Word for word, restate the entries that follow.
##### Available data
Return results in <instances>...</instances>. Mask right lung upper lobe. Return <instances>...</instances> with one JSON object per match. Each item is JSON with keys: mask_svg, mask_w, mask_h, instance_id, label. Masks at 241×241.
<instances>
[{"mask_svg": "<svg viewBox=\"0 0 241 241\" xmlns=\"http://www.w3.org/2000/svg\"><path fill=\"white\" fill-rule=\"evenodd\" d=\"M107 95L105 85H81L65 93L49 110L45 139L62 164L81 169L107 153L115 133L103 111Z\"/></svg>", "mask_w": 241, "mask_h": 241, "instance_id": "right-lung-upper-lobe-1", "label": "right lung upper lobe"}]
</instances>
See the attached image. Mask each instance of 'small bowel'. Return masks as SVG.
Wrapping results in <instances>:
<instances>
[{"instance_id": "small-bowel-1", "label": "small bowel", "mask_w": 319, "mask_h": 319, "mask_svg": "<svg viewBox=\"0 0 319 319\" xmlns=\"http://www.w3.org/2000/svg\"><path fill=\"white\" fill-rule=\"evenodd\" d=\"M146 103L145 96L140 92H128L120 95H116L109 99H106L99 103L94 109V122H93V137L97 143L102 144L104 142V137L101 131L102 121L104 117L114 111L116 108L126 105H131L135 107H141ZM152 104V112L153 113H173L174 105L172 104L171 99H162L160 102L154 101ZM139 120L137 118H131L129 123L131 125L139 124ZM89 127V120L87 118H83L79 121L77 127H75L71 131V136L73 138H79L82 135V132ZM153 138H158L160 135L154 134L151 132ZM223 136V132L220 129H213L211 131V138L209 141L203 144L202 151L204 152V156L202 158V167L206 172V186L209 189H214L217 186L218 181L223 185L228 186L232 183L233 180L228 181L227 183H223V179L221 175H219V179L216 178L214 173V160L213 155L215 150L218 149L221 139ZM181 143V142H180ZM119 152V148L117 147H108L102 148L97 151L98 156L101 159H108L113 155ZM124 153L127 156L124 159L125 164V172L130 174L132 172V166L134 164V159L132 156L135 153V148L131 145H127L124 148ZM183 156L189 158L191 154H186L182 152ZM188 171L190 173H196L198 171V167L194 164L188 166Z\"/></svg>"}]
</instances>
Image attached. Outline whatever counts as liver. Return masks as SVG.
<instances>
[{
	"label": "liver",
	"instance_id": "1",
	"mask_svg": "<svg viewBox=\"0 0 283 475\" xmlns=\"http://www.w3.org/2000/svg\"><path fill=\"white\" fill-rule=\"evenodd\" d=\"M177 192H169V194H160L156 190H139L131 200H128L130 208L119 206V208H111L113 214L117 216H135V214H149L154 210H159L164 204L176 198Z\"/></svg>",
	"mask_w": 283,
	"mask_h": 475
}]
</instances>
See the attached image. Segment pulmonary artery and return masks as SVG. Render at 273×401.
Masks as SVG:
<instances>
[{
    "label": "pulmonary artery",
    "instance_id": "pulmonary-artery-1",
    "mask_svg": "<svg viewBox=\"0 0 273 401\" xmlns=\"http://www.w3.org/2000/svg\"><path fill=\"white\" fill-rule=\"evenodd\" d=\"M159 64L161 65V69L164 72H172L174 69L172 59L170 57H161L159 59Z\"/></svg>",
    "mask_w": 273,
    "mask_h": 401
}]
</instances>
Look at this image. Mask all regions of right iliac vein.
##########
■ Problem solution ■
Return results in <instances>...</instances>. Mask right lung upper lobe. Return <instances>...</instances> with one JSON object per match. Each item is JSON with keys: mask_svg, mask_w, mask_h, instance_id, label. Masks at 241×241.
<instances>
[{"mask_svg": "<svg viewBox=\"0 0 241 241\" xmlns=\"http://www.w3.org/2000/svg\"><path fill=\"white\" fill-rule=\"evenodd\" d=\"M107 95L105 85H81L65 93L49 110L45 139L62 164L81 169L107 153L115 133L103 111Z\"/></svg>", "mask_w": 241, "mask_h": 241, "instance_id": "right-lung-upper-lobe-1", "label": "right lung upper lobe"}]
</instances>
See the attached image. Mask each instance of 'small bowel'. Return masks as SVG.
Wrapping results in <instances>:
<instances>
[{"instance_id": "small-bowel-1", "label": "small bowel", "mask_w": 319, "mask_h": 319, "mask_svg": "<svg viewBox=\"0 0 319 319\" xmlns=\"http://www.w3.org/2000/svg\"><path fill=\"white\" fill-rule=\"evenodd\" d=\"M146 103L145 96L140 92H128L120 95H116L109 99H106L99 103L94 109V122H93V137L97 143L102 144L104 142V137L101 131L102 121L104 117L114 111L116 108L126 105H131L135 107H141ZM152 104V112L153 113H173L174 105L172 104L171 99H162L160 102L154 101ZM139 120L137 118H131L129 123L131 125L139 124ZM89 127V120L87 118H83L79 121L77 127H75L71 131V136L73 138H79L82 135V132ZM153 138H158L160 135L154 134L151 132ZM223 136V132L220 129H213L211 131V138L209 141L203 144L202 151L204 152V156L202 158V167L206 172V186L209 189H214L217 186L218 181L223 185L228 186L232 183L233 180L228 181L227 183H223V179L221 175H219V179L216 178L214 173V160L213 155L215 150L218 149L221 139ZM181 143V142H180ZM119 152V148L117 147H108L102 148L97 151L98 156L101 159H108L113 155ZM124 153L127 156L124 159L125 164V172L130 174L132 172V166L134 164V159L132 156L135 153V148L131 145H127L124 148ZM183 156L189 158L191 154H186L182 152ZM188 171L190 173H196L198 171V167L194 164L188 166Z\"/></svg>"}]
</instances>
Image attached. Outline whatever counts as liver. Return masks as SVG.
<instances>
[{
	"label": "liver",
	"instance_id": "1",
	"mask_svg": "<svg viewBox=\"0 0 283 475\" xmlns=\"http://www.w3.org/2000/svg\"><path fill=\"white\" fill-rule=\"evenodd\" d=\"M177 192H169V194H160L156 190H139L131 200H128L130 208L119 206V208H111L113 214L117 216H135V214H149L154 210H159L164 204L176 198Z\"/></svg>",
	"mask_w": 283,
	"mask_h": 475
}]
</instances>
See the attached image. Segment pulmonary artery and return masks as SVG. Render at 273×401.
Masks as SVG:
<instances>
[{
    "label": "pulmonary artery",
    "instance_id": "pulmonary-artery-1",
    "mask_svg": "<svg viewBox=\"0 0 273 401\" xmlns=\"http://www.w3.org/2000/svg\"><path fill=\"white\" fill-rule=\"evenodd\" d=\"M159 64L161 65V69L164 72H172L174 69L172 59L170 57H161L159 59Z\"/></svg>",
    "mask_w": 273,
    "mask_h": 401
}]
</instances>
Look at this image. Mask all regions of right iliac vein.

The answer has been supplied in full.